Wednesday, May 9, 2012

Eating Rich, Eating Poor

I had a great discussion today at lunch about how we eat in America.  We are one of the richest nations, yet we seem to have one of the poorest diets.   I think the reason may be we have lost the real meaning of "rich food".    For us it is more about the convenience, presentation and celebrity around the food, than how rich the food is in nutrition, minerals and vitamins.  Where did that come from? When did this rich nation start eating so poorly?  I did a little search in history and found a few moments in time to consider.

The museum of history in North Carolina studied the food of the Native Americans.  They lived off of what the land provided them.  They gathered wild plants, ate fish and shellfish from the waters, and hunted deer and turkey.   Their foods varied with the seasons. 

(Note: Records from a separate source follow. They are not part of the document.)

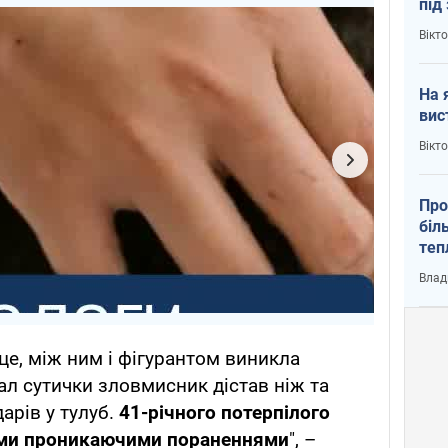
під
кри
Вікт
На 
вис
Вікт
Про
біл
теп
від
Влад
у К
це, між ним і фігурантом виникла
ал сутички зловмисник дістав ніж та
дарів у тулуб.
41-річного потерпілого
ними проникаючими пораненнями
", –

The settlers brought food and their food traditions with them.  Many settlers ate boiled foods, breads and cakes.   Here are some recipes from that time.  Because of the harsh winters, preserving and storing foods was very important.  People would dry or salt their foods, grind their grains, and pickle their summer foods so they can be eaten during the winter. 

I found this great site, Leite's Culinaria, that covered 100 years of American Food.
We started the 1900s eating an amazing amount of sugar and preserved foods.  America has been suffering from a sugar coma for almost 100 years!  Amazing.

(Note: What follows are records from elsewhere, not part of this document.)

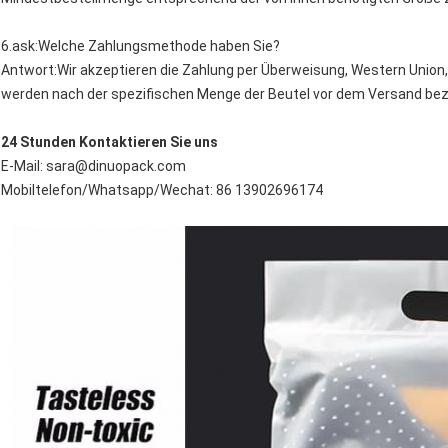
6.ask:Welche Zahlungsmethode haben Sie?
Antwort:Wir akzeptieren die Zahlung per Überweisung, Western Union,
werden nach der spezifischen Menge der Beutel vor dem Versand beza
24 Stunden Kontaktieren Sie uns
E-Mail: sara@dinuopack.com
Mobiltelefon/Whatsapp/Wechat: 86 13902696174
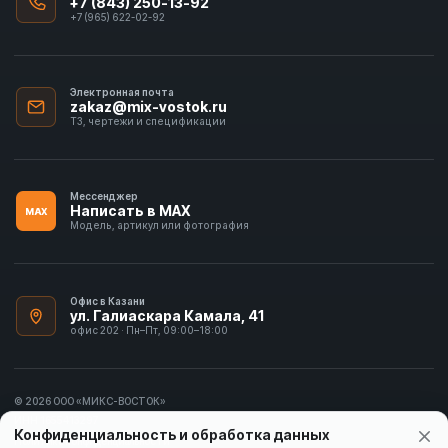
+7 (843) 250-13-92
+7 (965) 622-02-92
Электронная почта
zakaz@mix-vostok.ru
ТЗ, чертежи и спецификации
Мессенджер
Написать в MAX
MAX
Модель, артикул или фотография
Офис в Казани
ул. Галиаскара Камала, 41
офис 202 · Пн–Пт, 09:00–18:00
© 2026 ООО «МИКС-ВОСТОК»
ИНН 1655413297
Конфиденциальность и обработка данных
Политика конфиденциальности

Processed foods came in vogue starting in the 1920s.  People were able to store their food for longer periods of time, adding to the convenience of food.  Food was also more available to people who lived in the cities and did not have a place to grow their own food.  The more money you had, the more food you could buy!  (I still think it's odd that you can get "food" at Walgreens and the Dollar Store.)

But, I do not think people realized they were sacrificing the nutrients found in food.  This may be the time when our "rich food" became "poor."

Today when people get hungry, they go to a restaurant or to a grocery store.  About 2% of Americans,  7 million people, have their own gardens.  It is no wonder we have lost touch with the richness of our food.  Instead of eating fresh plants and wild caught animals and fish, we now mostly eat frozen, dried, pickled, preserved and packaged foods.  Easy to get, store and keep for later.

I think it's time we realize that a rich diet is in our grasp and health and vitality are in our reach.  We just need to think of an abundance of fresh food as "rich" and that packaged and preserved food is "poor".